Let us take some complicated equations :
- The Cardioid r = a( 1 ± sin t), in cartesian coordinates it will be
(x² + y²) / a = (x² + y²)1/2 - y
from which we see that x and y cann't be separated.
- Leaf curve, r = a sin nt or r = a cos nt where n > 1, a is real, has a graph which consists
of a number of loops attached to the origin. If n is even there are 2n loops, whereas if n is
odd there are n loops.
Now let us write a function to draw the Cardioid curve
r = 2(1 - sin(t))
void Sketch_In_Polar()
/* this is to sketch the curve r =2*(1 - sin t) in polar coordinates */
{
float x,y,xplot,yplot,r,theta;
int maxx,maxy;
cleardevice();
maxx = getmaxx();
maxy = getmaxy();
line(0,midy(),maxx,midy());
line(midx(),0,midx(),maxy);
for(theta = 0.0; theta <= 360.0; x1+ = 0.5){
r = 2 * (1 - sin(theta * M_PI / 180));
x = r * cos(theta * M_PI / 180);
y = r * sin(theta * M_PI / 180);
xplot = midx + x;
yplot = midy - y * 100;
putpixel(xplot,yplot,WHITE);} /* this eds the for loop */
} /* this ends the void */
Consider the equations shown below
x = t , y = 2t then y = 2x
the equations above are called the parametric equations of the curve, which in our case is a
straight line some complicated equations can be represented in the parametric form, take for
example the Astroid parametric equations
x = (cos t)² * cos t
y = (sin t)² * sin t
if we want to illuminate t from the above equations the resulting equation will be very
complicated, so it's easy to sketch the Astroid using the above equations.

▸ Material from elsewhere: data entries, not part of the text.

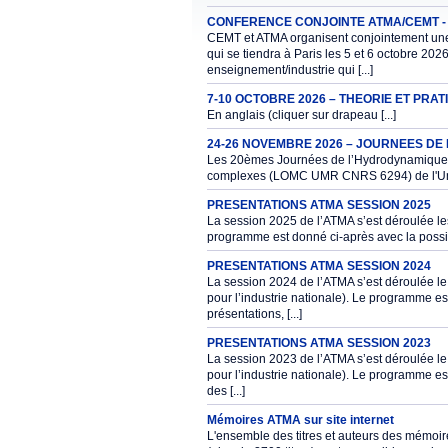
CONFERENCE CONJOINTE ATMA/CEMT - 5
CEMT et ATMA organisent conjointement une 
qui se tiendra à Paris les 5 et 6 octobre 20
enseignement/industrie qui [...]
7-10 OCTOBRE 2026 – THEORIE ET PRA
En anglais (cliquer sur drapeau [...]
24-26 NOVEMBRE 2026 – JOURNEES D
Les 20èmes Journées de l’Hydrodynamique s
complexes (LOMC UMR CNRS 6294) de l'Unive
PRESENTATIONS ATMA SESSION 2025
La session 2025 de l’ATMA s’est déroulée les 
programme est donné ci-après avec la possibili
PRESENTATIONS ATMA SESSION 2024
La session 2024 de l’ATMA s’est déroulée le
pour l’industrie nationale). Le programme est
présentations, [...]
PRESENTATIONS ATMA SESSION 2023
La session 2023 de l’ATMA s’est déroulée le
pour l’industrie nationale). Le programme est
des [...]
Mémoires ATMA sur site internet
L'ensemble des titres et auteurs des mémoi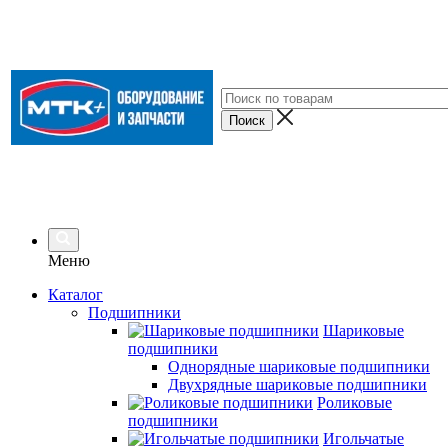
Меню
Каталог
Подшипники
Шариковые
подшипники
Однорядные шариковые подшипники
Двухрядные шариковые подшипники
Роликовые
подшипники
Игольчатые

Very important case occurs when the parametric equations have sinusoidal waveforms, this
case has extensive applications in physics and electrical engineering.
Lissajous figures are patterns arising from the addition of two simple
harmonic motions at right angles to each other, first studied by
Jules Lissajous (1822-80)They also result when the electron beam in a cathod ray
oscilloscope is subjected to two sinusoidal signals controling the vertical and horizental,
so the electron beam will follow a specific path that depend on the signals equations :
x = Ax cos(Wx * t + Tx)
y = Ay cos(Wy * t + Ty)
The space curve is very important in physics and antenna theory in telecommunications.
Many software packages can draw curves in 3D,
The technique used to draw a 3D curve is the same as our technique, but there descriptive and projective geometry are used to project the 3D curve into 2D curve that can be drawn in the
plane. And this is all what I know about 3D curves.